#### Work required:
When you output the records, match them exactly and omit any picture they include.
_ _ _ _ _ _ _
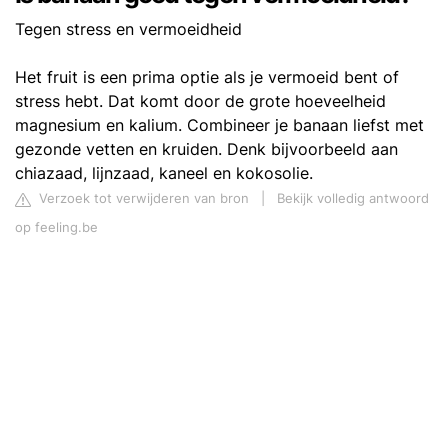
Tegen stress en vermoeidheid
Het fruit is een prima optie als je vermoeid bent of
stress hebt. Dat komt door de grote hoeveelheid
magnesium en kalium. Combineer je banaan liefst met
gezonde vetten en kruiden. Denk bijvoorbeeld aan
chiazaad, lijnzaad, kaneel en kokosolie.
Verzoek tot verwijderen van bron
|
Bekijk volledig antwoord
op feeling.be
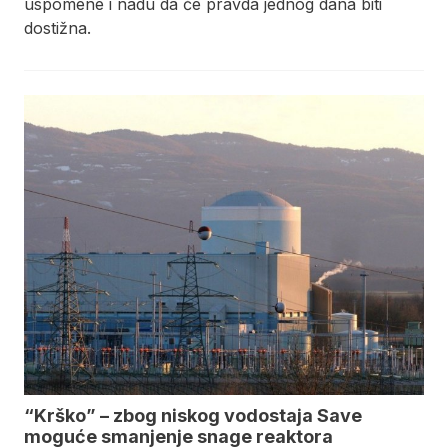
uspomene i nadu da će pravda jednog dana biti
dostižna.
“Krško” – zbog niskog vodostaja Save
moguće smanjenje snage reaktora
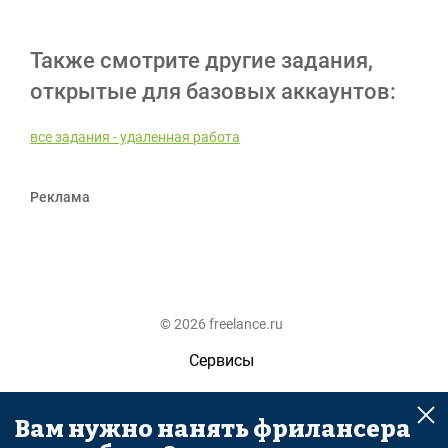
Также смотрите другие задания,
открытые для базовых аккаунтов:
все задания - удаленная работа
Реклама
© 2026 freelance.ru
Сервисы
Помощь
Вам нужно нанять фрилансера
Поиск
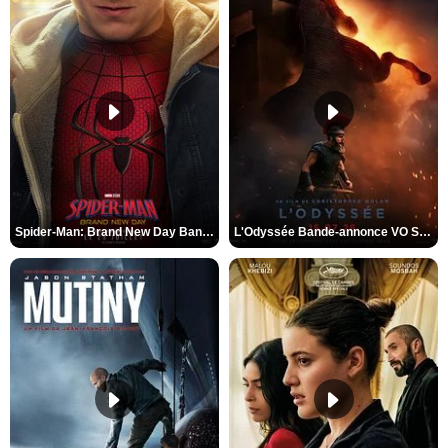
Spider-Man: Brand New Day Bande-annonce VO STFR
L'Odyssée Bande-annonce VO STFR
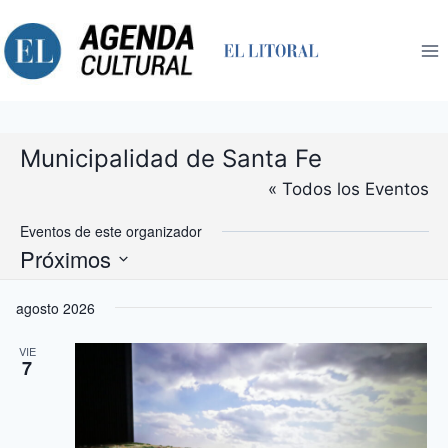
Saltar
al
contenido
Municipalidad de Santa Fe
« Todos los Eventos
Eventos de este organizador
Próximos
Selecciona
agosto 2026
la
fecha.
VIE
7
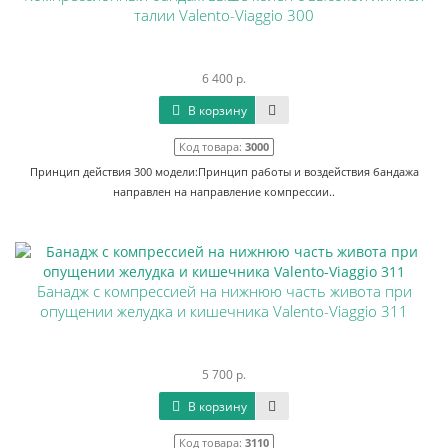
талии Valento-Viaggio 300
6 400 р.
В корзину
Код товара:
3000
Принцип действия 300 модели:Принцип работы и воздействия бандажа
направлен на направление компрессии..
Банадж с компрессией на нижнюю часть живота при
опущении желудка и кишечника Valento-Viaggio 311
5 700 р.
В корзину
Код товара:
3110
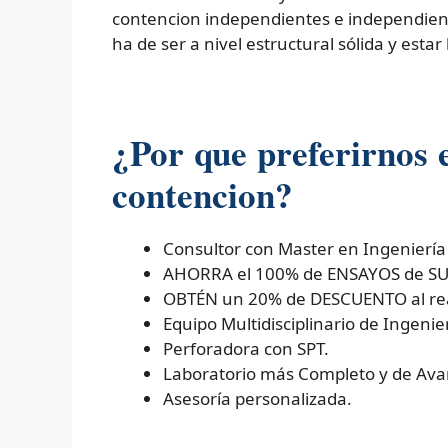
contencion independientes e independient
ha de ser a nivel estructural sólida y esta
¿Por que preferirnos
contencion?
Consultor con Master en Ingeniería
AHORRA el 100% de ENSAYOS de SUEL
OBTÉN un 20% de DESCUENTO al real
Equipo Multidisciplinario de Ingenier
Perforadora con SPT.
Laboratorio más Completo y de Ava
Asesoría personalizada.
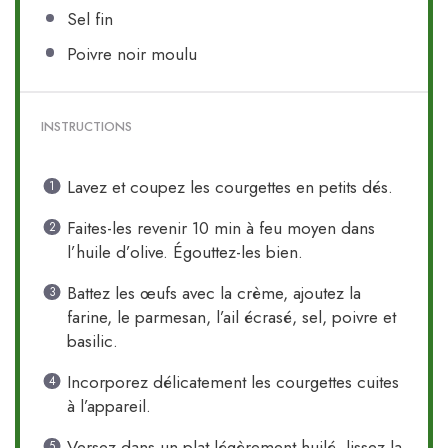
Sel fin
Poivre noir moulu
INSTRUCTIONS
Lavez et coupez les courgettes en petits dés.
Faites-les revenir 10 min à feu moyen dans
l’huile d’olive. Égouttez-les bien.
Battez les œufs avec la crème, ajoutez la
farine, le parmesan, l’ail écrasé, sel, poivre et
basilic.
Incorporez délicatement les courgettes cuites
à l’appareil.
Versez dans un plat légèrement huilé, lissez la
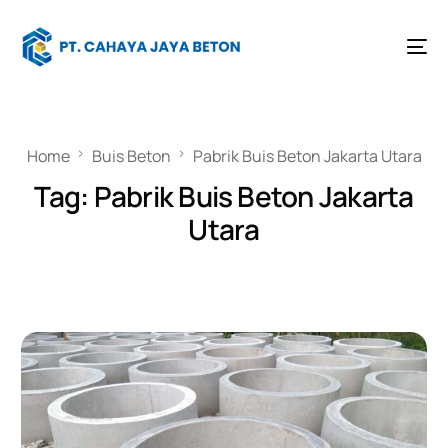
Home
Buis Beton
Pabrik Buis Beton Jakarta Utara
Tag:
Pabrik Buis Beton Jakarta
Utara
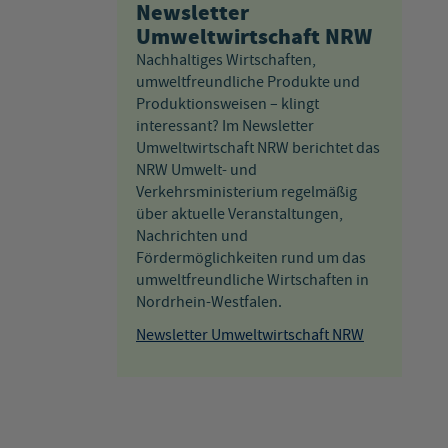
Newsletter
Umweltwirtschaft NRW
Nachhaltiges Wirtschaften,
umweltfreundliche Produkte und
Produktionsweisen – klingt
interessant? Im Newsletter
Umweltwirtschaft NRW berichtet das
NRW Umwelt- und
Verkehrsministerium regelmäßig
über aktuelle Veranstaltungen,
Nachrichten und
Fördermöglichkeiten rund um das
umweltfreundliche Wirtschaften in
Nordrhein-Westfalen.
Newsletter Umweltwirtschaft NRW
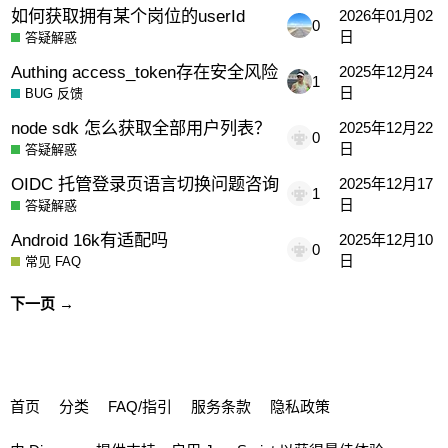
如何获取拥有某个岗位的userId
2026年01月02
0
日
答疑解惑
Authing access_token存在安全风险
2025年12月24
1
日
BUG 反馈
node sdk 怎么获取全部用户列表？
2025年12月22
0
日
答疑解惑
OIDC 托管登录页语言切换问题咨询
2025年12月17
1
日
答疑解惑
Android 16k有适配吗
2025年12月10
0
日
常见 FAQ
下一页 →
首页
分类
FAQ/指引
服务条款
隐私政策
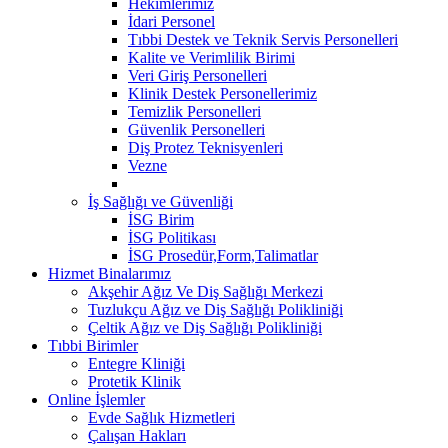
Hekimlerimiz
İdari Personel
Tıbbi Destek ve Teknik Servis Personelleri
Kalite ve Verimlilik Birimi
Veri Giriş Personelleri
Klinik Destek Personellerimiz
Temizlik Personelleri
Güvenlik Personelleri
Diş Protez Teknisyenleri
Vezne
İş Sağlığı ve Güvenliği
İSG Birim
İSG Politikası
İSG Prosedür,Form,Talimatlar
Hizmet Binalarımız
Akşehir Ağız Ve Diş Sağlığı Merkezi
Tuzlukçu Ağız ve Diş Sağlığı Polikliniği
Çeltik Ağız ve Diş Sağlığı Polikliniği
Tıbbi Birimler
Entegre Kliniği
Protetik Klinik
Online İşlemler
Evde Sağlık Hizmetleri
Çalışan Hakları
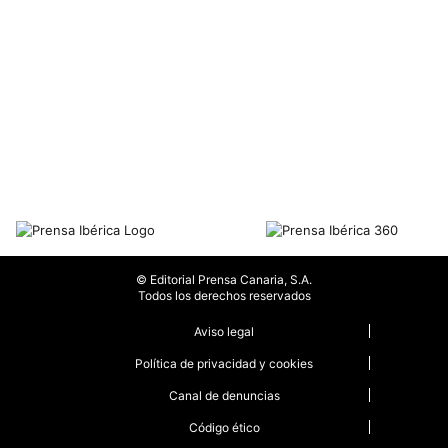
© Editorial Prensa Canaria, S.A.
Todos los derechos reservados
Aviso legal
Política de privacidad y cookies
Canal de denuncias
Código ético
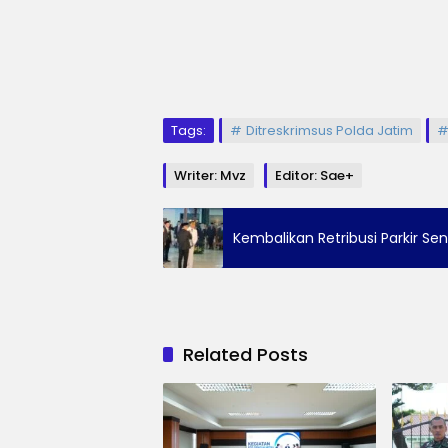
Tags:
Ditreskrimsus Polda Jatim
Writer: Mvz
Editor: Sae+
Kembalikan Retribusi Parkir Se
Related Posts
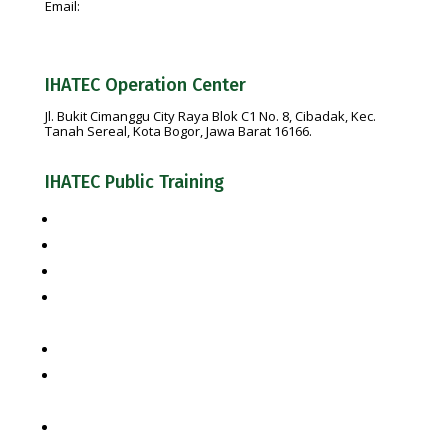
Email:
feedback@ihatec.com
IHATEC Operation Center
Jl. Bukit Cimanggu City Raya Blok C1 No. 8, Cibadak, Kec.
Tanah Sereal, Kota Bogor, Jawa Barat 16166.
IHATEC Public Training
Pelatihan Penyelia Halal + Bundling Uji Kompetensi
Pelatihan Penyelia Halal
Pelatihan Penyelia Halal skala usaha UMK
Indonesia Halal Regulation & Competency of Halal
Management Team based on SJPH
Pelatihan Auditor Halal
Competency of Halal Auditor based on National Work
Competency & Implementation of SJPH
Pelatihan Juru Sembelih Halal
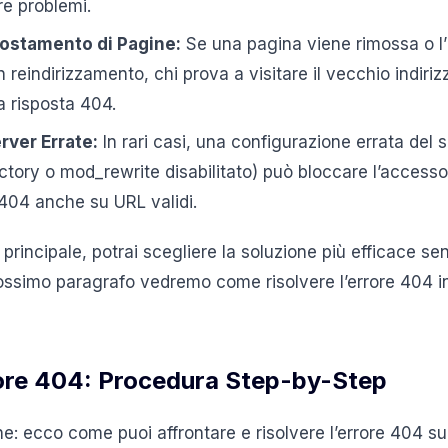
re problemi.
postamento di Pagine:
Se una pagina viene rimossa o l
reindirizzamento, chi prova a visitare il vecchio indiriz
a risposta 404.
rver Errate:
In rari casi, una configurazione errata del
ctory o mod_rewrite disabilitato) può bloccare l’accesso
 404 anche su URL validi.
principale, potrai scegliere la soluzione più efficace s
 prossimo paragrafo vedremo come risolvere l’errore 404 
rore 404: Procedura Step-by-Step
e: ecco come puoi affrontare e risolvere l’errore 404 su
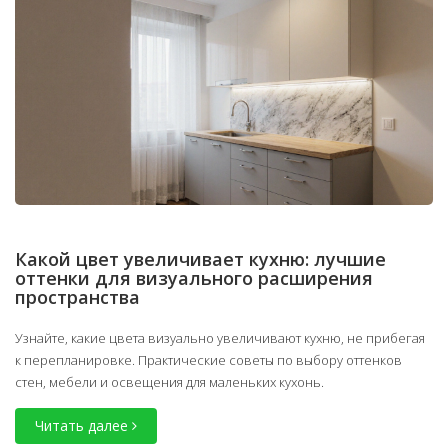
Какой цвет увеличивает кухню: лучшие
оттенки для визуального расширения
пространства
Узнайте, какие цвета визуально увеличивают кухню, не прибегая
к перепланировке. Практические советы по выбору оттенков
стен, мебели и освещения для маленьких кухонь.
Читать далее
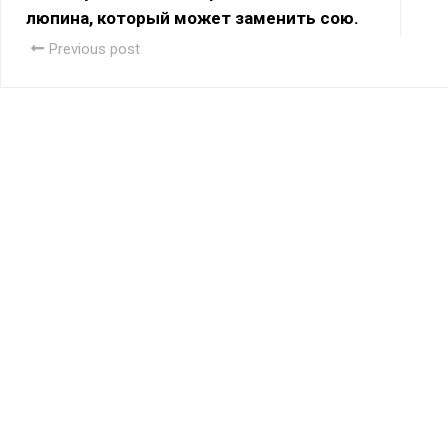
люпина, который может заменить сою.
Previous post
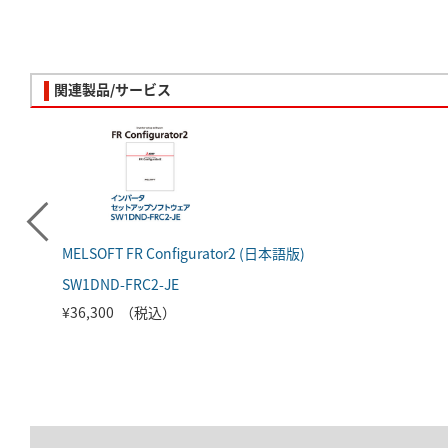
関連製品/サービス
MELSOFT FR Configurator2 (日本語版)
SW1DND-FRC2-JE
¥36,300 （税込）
_ _ _ _ _ _ _
#### Result of this task:
Tegen stress en vermoeidheid
Het fruit is een prima optie als je vermoeid bent of
stress hebt. Dat komt door de grote hoeveelheid
magnesium en kalium. Combineer je banaan liefst met
gezonde vetten en kruiden. Denk bijvoorbeeld aan
chiazaad, lijnzaad, kaneel en kokosolie.
Verzoek tot verwijderen van bron
|
Bekijk volledig antwoord
op feeling.be
uspomene i nadu da će pravda jednog dana biti
dostižna.
“Krško” – zbog niskog vodostaja Save
moguće smanjenje snage reaktora
Также смотрите другие задания,
открытые для базовых аккаунтов:
все задания - удаленная работа
Реклама
© 2026 freelance.ru
Сервисы
Помощь
Вам нужно нанять фрилансера
Поиск
Spider-Man: Brand New Day Bande-annonce VO STFR
L'Odyssée Bande-annonce VO STFR
Saltar
al
contenido
Municipalidad de Santa Fe
« Todos los Eventos
Eventos de este organizador
Próximos
Selecciona
agosto 2026
la
fecha.
VIE
7
талии Valento-Viaggio 300
6 400 р.
В корзину
Код товара:
3000
Принцип действия 300 модели:Принцип работы и воздействия бандажа
направлен на направление компрессии..
Банадж с компрессией на нижнюю часть живота при
опущении желудка и кишечника Valento-Viaggio 311
5 700 р.
В корзину
Код товара:
3110
contencion independientes e independient
ha de ser a nivel estructural sólida y esta
¿Por que preferirnos
contencion?
Consultor con Master en Ingeniería
AHORRA el 100% de ENSAYOS de SUEL
OBTÉN un 20% de DESCUENTO al real
Equipo Multidisciplinario de Ingenier
Perforadora con SPT.
Laboratorio más Completo y de Ava
Asesoría personalizada.
Sel fin
Poivre noir moulu
INSTRUCTIONS
Lavez et coupez les courgettes en petits dés.
Faites-les revenir 10 min à feu moyen dans
l’huile d’olive. Égouttez-les bien.
Battez les œufs avec la crème, ajoutez la
farine, le parmesan, l’ail écrasé, sel, poivre et
basilic.
Incorporez délicatement les courgettes cuites
à l’appareil.
Versez dans un plat légèrement huilé, lissez la
Home
Buis Beton
Pabrik Buis Beton Jakarta Utara
Tag:
Pabrik Buis Beton Jakarta
Utara
Newsletter
Umweltwirtschaft NRW
Nachhaltiges Wirtschaften,
umweltfreundliche Produkte und
Produktionsweisen – klingt
interessant? Im Newsletter
Umweltwirtschaft NRW berichtet das
NRW Umwelt- und
Verkehrsministerium regelmäßig
über aktuelle Veranstaltungen,
Nachrichten und
Fördermöglichkeiten rund um das
umweltfreundliche Wirtschaften in
Nordrhein-Westfalen.
Newsletter Umweltwirtschaft NRW
如何获取拥有某个岗位的userId
2026年01月02
0
日
答疑解惑
Authing access_token存在安全风险
2025年12月24
1
日
BUG 反馈
node sdk 怎么获取全部用户列表？
2025年12月22
0
日
答疑解惑
OIDC 托管登录页语言切换问题咨询
2025年12月17
1
日
答疑解惑
Android 16k有适配吗
2025年12月10
0
日
常见 FAQ
下一页 →
首页
分类
FAQ/指引
服务条款
隐私政策
Hekimlerimiz
İdari Personel
Tıbbi Destek ve Teknik Servis Personelleri
Kalite ve Verimlilik Birimi
Veri Giriş Personelleri
Klinik Destek Personellerimiz
Temizlik Personelleri
Güvenlik Personelleri
Diş Protez Teknisyenleri
Vezne
İş Sağlığı ve Güvenliği
İSG Birim
İSG Politikası
İSG Prosedür,Form,Talimatlar
Hizmet Binalarımız
Akşehir Ağız Ve Diş Sağlığı Merkezi
Tuzlukçu Ağız ve Diş Sağlığı Polikliniği
Çeltik Ağız ve Diş Sağlığı Polikliniği
Tıbbi Birimler
Entegre Kliniği
Protetik Klinik
Online İşlemler
Evde Sağlık Hizmetleri
Çalışan Hakları
© Editorial Prensa Canaria, S.A.
Todos los derechos reservados
Aviso legal
Política de privacidad y cookies
Canal de denuncias
Código ético
Tags:
Ditreskrimsus Polda Jatim
Writer: Mvz
Editor: Sae+
Kembalikan Retribusi Parkir Se
Related Posts
Email:
feedback@ihatec.com
IHATEC Operation Center
Jl. Bukit Cimanggu City Raya Blok C1 No. 8, Cibadak, Kec.
Tanah Sereal, Kota Bogor, Jawa Barat 16166.
IHATEC Public Training
Pelatihan Penyelia Halal + Bundling Uji Kompetensi
Pelatihan Penyelia Halal
Pelatihan Penyelia Halal skala usaha UMK
Indonesia Halal Regulation & Competency of Halal
Management Team based on SJPH
Pelatihan Auditor Halal
Competency of Halal Auditor based on National Work
Competency & Implementation of SJPH
Pelatihan Juru Sembelih Halal
re problemi.
postamento di Pagine:
Se una pagina viene rimossa o l
reindirizzamento, chi prova a visitare il vecchio indiriz
a risposta 404.
rver Errate:
In rari casi, una configurazione errata del
ctory o mod_rewrite disabilitato) può bloccare l’accesso
 404 anche su URL validi.
principale, potrai scegliere la soluzione più efficace s
 prossimo paragrafo vedremo come risolvere l’errore 404 
rore 404: Procedura Step-by-Step
e: ecco come puoi affrontare e risolvere l’errore 404 su
Какой цвет увеличивает кухню: лучшие
оттенки для визуального расширения
пространства
Узнайте, какие цвета визуально увеличивают кухню, не прибегая
к перепланировке. Практические советы по выбору оттенков
стен, мебели и освещения для маленьких кухонь.
Читать далее
люпина, который может заменить сою.
Previous post
関連製品/サービス
MELSOFT FR Configurator2 (日本語版)
SW1DND-FRC2-JE
¥36,300 （税込）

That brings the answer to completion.